This example illustrates how to use Analytic Solver Data Science's Exponential Smoothing technique to uncover trends in a time series. On the Data Science ribbon, from the Applying Your Model tab, select Help - Examples, then select Forecasting/Data Mining Examples, and open the example data set, Airpass.xlsx. This data set contains the monthly totals of international airline passengers from 1949-1960. After the example data set opens, click a cell in the data set, then on the Data Science ribbon, from the Time Series tab, select Partition to open the Time Series Partition Data dialog.
At Time Variable, select Month, and in the Variables in the Partition Data list, select Passengers. Click OK to partition the data into Training and Validation sets. (Partitioning is optional. Smoothing techniques may be run on full, unpartitioned data sets.)
Then click OK to partition the data into training and validation sets. (Partitioning is optional. Smoothing techniques may be run on full unpartitioned datasets.) The result of the partition, TSPartition, is inserted right of the Airpass worksheet.
Click Smoothing – Exponential to open the Exponential Smoothing dialog.
Select Month as the Time Variable, unless already selected. Select Passengers as the Selected variable and also Produce Forecast on validation.
Click OK to apply the smoothing technique. Expo and Expo_Stored will be inserted right of the Data worksheet. See the “Scoring New Data” chapter for information on the Expo_Stored sheet.
The Actual Vs Fitted: Training chart shows that the Exponential smoothing technique does not result in a good fit as the model does not effectively capture the seasonality in the dataset. As a result, the summer months where the number of airline passengers are typically high appear to be under forecasted (i.e. too low) and the forecasts for months with low passenger numbers are too high. Consequently, an exponential smoothing forecast should never be used when the dataset includes seasonality. An alternative would be to perform a regression on the model and then apply this technique to the residuals.
Note: To view these two charts in the Cloud app, click the Charts icon on the Ribbon, select Expo for Worksheet and Time Series Training Data or Time Series Validation Data for Chart.

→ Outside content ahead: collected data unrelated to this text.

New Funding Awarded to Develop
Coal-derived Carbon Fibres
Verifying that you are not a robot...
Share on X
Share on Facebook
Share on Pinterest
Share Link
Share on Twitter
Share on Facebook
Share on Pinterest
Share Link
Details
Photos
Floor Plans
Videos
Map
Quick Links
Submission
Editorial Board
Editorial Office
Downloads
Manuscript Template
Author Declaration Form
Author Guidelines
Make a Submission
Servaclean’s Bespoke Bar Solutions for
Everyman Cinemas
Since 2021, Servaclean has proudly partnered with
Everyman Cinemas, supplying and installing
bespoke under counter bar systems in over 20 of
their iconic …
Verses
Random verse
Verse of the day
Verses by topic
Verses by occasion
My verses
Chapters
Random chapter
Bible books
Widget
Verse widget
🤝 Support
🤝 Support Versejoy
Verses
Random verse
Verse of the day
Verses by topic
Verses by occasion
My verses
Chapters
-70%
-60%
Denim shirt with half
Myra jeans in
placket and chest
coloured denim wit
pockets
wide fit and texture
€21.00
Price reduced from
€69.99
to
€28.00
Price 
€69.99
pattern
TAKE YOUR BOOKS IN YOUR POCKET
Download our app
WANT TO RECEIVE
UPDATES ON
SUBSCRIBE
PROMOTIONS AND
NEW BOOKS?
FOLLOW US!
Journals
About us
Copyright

Now let’s take a look at an example that does not include seasonality. Click Partition within the Time Series group on the Data Science ribbon to open the Time Series Partition dialog. First partition the dataset into training and validation sets using Year as the Time Variable and CA as the Variables in the partition data.
Click OK to accept the partitioning defaults and create the two sets (Training and Validation). TSPartition is inserted right of the Income worksheet. Click Smoothing – Exponential from the Data Science ribbon to open the Exponential Smoothing dialog.

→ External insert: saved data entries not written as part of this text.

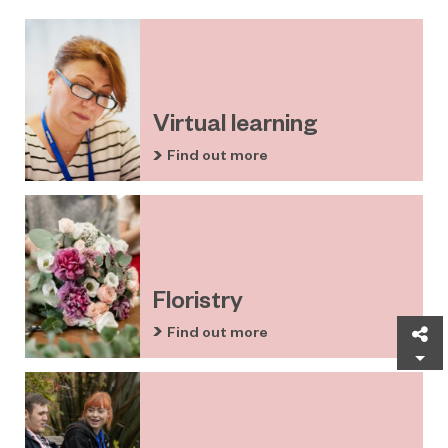
Virtual learning
Find out more
Floristry
Find out more
Sh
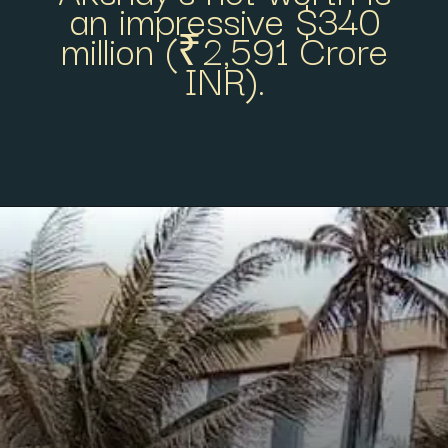
an impressive $340
million (₹2,591 Crore
INR).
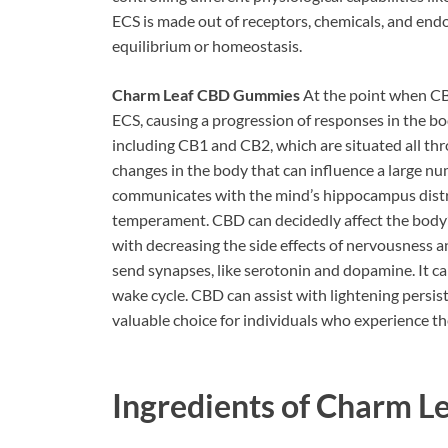
ECS is made out of receptors, chemicals, and end
equilibrium or homeostasis.
Charm Leaf CBD Gummies
At the point when CB
ECS, causing a progression of responses in the b
including CB1 and CB2, which are situated all thr
changes in the body that can influence a large nu
communicates with the mind’s hippocampus distric
temperament. CBD can decidedly affect the body’s 
with decreasing the side effects of nervousness 
send synapses, like serotonin and dopamine. It ca
wake cycle. CBD can assist with lightening persist
valuable choice for individuals who experience the
Ingredients of
Charm L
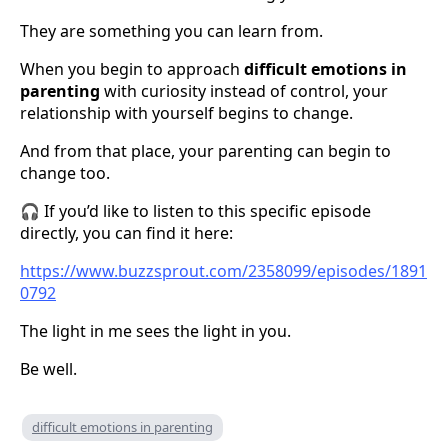
They are something you can learn from.
When you begin to approach
difficult emotions in
parenting
with curiosity instead of control, your
relationship with yourself begins to change.
And from that place, your parenting can begin to
change too.
🎧 If you’d like to listen to this specific episode
directly, you can find it here:
https://www.buzzsprout.com/2358099/episodes/1891
0792
The light in me sees the light in you.
Be well.
difficult emotions in parenting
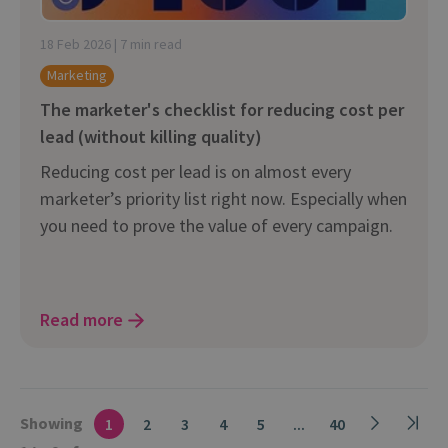
18 Feb 2026 | 7 min read
Marketing
The marketer's checklist for reducing cost per
lead (without killing quality)
Reducing cost per lead is on almost every
marketer’s priority list right now. Especially when
you need to prove the value of every campaign.
Read more
Showing
1
2
3
4
5
...
40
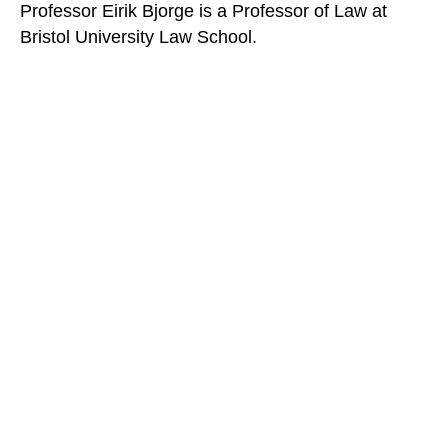
Professor Eirik Bjorge is a Professor of Law at
Bristol University Law School.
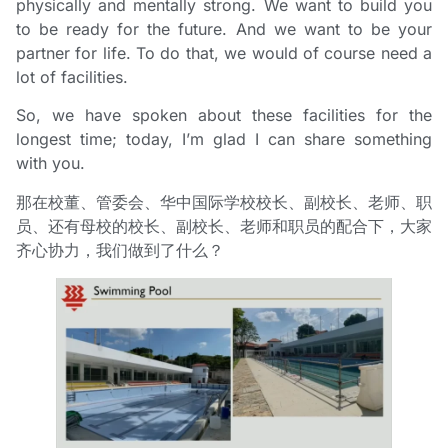
physically and mentally strong. We want to build you
to be ready for the future. And we want to be your
partner for life. To do that, we would of course need a
lot of facilities.
So, we have spoken about these facilities for the
longest time; today, I’m glad I can share something
with you.
那在校董、管委会、华中国际学校校长、副校长、老师、职
员、还有母校的校长、副校长、老师和职员的配合下，大家
齐心协力，我们做到了什么？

Select Year for Time Variable if it has not already been selected. Select CA as the Selected Variable and Produce forecast on validation.

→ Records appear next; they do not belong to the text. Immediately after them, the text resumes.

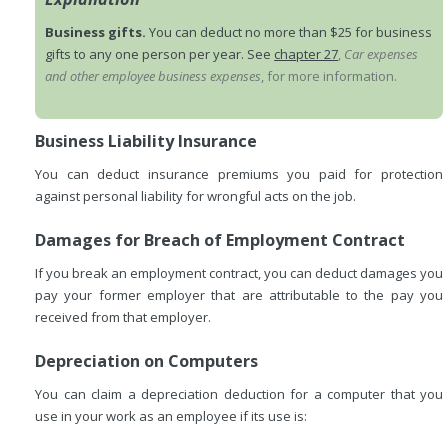
Business gifts.
You can deduct no more than $25 for business
gifts to any one person per year. See
chapter 27
,
Car expenses
and other employee business expenses
, for more information.
Business Liability Insurance
You can deduct insurance premiums you paid for protection
against personal liability for wrongful acts on the job.
Damages for Breach of Employment Contract
If you break an employment contract, you can deduct damages you
pay your former employer that are attributable to the pay you
received from that employer.
Depreciation on Computers
You can claim a depreciation deduction for a computer that you
use in your work as an employee if its use is:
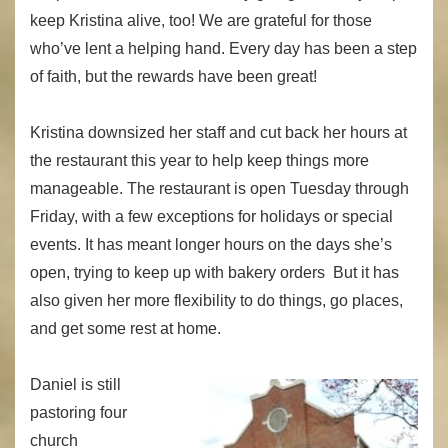
keep Kristina alive, too! We are grateful for those
who’ve lent a helping hand. Every day has been a step
of faith, but the rewards have been great!
Kristina downsized her staff and cut back her hours at
the restaurant this year to help keep things more
manageable. The restaurant is open Tuesday through
Friday, with a few exceptions for holidays or special
events. It has meant longer hours on the days she’s
open, trying to keep up with bakery orders But it has
also given her more flexibility to do things, go places,
and get some rest at home.
Daniel is still
pastoring four
church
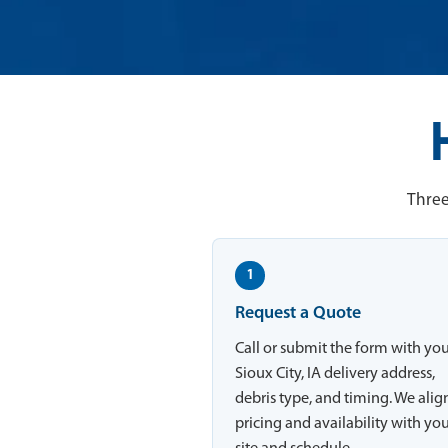
Three
1
Request a Quote
Call or submit the form with yo
Sioux City, IA delivery address,
debris type, and timing. We alig
pricing and availability with yo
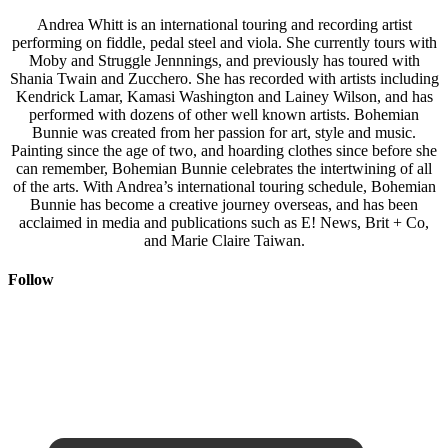
Andrea Whitt is an international touring and recording artist
performing on fiddle, pedal steel and viola. She currently tours with
Moby and Struggle Jennnings, and previously has toured with
Shania Twain and Zucchero. She has recorded with artists including
Kendrick Lamar, Kamasi Washington and Lainey Wilson, and has
performed with dozens of other well known artists. Bohemian
Bunnie was created from her passion for art, style and music.
Painting since the age of two, and hoarding clothes since before she
can remember, Bohemian Bunnie celebrates the intertwining of all
of the arts. With Andrea’s international touring schedule, Bohemian
Bunnie has become a creative journey overseas, and has been
acclaimed in media and publications such as E! News, Brit + Co,
and Marie Claire Taiwan.
Follow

The smoothing parameter (Alpha) determines the magnitude of weights assigned to the observations. For example, a value close to 1 would result in the most recent observations being assigned the largest weights and the earliest observations being assigned the smallest weights. A value close to 0 would result in the earliest observations being assigned the largest weights and the latest observations being assigned the smallest weights. As a result, the value of Alpha depends on how much influence the most recent observations should have on the model.
Analytic Solver includes the Optimize feature that will choose the Alpha parameter value that results in the minimum residual mean squared error. It is recommended that this feature be used carefully as it can often lead to a model that is overfit to the training set. An overfit model rarely exhibits high predictive accuracy in the validation set.
If we click OK to accept the default Alpha value of 0.2. Two output sheets, Expo and Expo_Stored, will be inserted right of the Data worksheet. For more information on the Expo_Stored worksheet, see the chapter “Scoring New Data” in the Analytic Solver Data Science User Guide.
The Training and Validation Error Measures tables show a fitted model with a MSE of 258,202.3 for the Training set and a MSE of 2.16E08 for the Validation set. These are fairly large numbers and indicate that the model is not well-fit.
Note: To view these two charts in the Cloud app, click the Charts icon on the Ribbon, select Expo for Worksheet and Time Series Training Data or Time Series Validation Data for Chart.
Click Smoothing – Exponential Smoothing to run the technique a second time. Again select CA as the Selected Variable and Produce forecast on validation. However, this time, select Optimize, then click OK.
Expo1 is inserted right of the Expo worksheet. Analytic Solver used an Alpha = 0.9976…
which results in a MSE of 22,110.2 for the Training Set and a MSE of 1.93E08 for the Validation Set. Although an alpha of .9976 did result in lower values, the MSE in both the training and validation sets indicates the model is still not a good fit.
Note: Click the Charts icon on the Data Science Cloud Ribbon to view the charts shown above.